Desde sua consolidação na Itália na década de 1520 (Boyden 1990) até o final do século XVIII, o violino e sua
família atuaram nos mais diversos segmentos sociais, com funções específicas, respeitando-se a adequação
apropriada a cada decoro. No contexto de dança, tanto dentro quanto fora da cortesania, o estilo
determinava o emprego de múltiplas notas de curta duração, consistência rítmica, muitas vezes subsidiadas
por frequentes retomadas de arco nas primeiras notas de cada compasso - sobretudo se considerarmos os
gostos franceses, capitaneados pelo modelo autoritativo de Jean-Baptiste Lully (1632-1687). Por outro lado,
o estilo italiano, representado pela obra de Arcangelo Corelli (1653-1713), consistia, fundamentalmente, na
utilização não apenas de notas longas (sobretudo nos movimentos lentos) e de sequências prolongadas de
notas ligadas, tendo em vista o procedimento da ornamentação extempore (Ribeiro 2020), como também
na emulação do modo de emissão sonora do canto e das articulações da linguagem do discurso retórico. Ao
se observar esses dois extremos coexistentes no continente europeu, é possível supor que diferentes
orientações estilísticas norteavam utilizações diversificadas do arco e, consequentemente, seus modelos de
construção.
O presente trabalho tem por objetivo, por meio de pesquisa iconográfica e revisão bibliográfica, analisar os
variados tipos de arcos, procurando demonstrar que uma compreensão histórica destes sob o prisma
evolutivo seria reducionista. Ainda que diversos modelos tenham surgido através do aperfeiçoamento de
espécimes anteriores, os diversos exemplares de arcos denominados ‘de transição’ coexistiram por muito
tempo, inclusive com o arco moderno, por muitas décadas. Eles eram, antes de tudo, arcos adaptados ao
estilo musical proposto, e não simplesmente arcos mais primitivos, que deveriam ser substituídos sempre
que uma nova tecnologia era desenvolvida.
2. O positivismo e a ideia de evolução do arco
O movimento positivista fez-se muito presente na Europa em meados do século XIX, em um momento em
que a história da música começou a marcar de maneira mais clara uma dicotomia entre o antigo e o novo.

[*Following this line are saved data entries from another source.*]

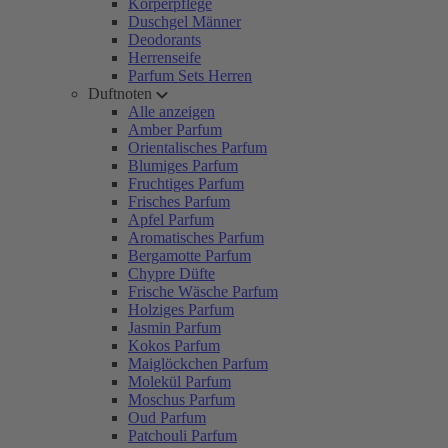
Körperpflege
Duschgel Männer
Deodorants
Herrenseife
Parfum Sets Herren
Duftnoten
Alle anzeigen
Amber Parfum
Orientalisches Parfum
Blumiges Parfum
Fruchtiges Parfum
Frisches Parfum
Apfel Parfum
Aromatisches Parfum
Bergamotte Parfum
Chypre Düfte
Frische Wäsche Parfum
Holziges Parfum
Jasmin Parfum
Kokos Parfum
Maiglöckchen Parfum
Molekül Parfum
Moschus Parfum
Oud Parfum
Patchouli Parfum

Neste momento, diversas transformações profundas estavam em curso, não somente no ambiente musical,
mas também no político, social e filosófico. No campo político, a França em poucas décadas passou por uma
revolução, uma república, um império napoleônico e uma restauração monárquica. Todas estas mudanças
afetaram sobremaneira seus países vizinhos, provocando conflitos por muitas décadas, mas não impedindo
a transmissão das ideias decorrentes destes movimentos. Socialmente, a revolução industrial mudou a
forma de circulação de riqueza, levando à ascensão da burguesia, criando novos hábitos e formas de
consumir a cultura (Reis 2019). Filosoficamente, ainda que a monarquia fosse restaurada na França, os ideais
iluministas plantados na Revolução Francesa perdurariam, tendo dentre seus frutos, por exemplo, o bem-
sucedido estabelecimento do Conservatório de Paris em 1795, criado sob a égide da Égalité, do ensino de
qualidade para todos, e de uma necessidade de se chegar a metodologias claras, que pudessem replicar de
maneira eficiente o conhecimento adquirido (Santos 2011; Reis; Held 2021).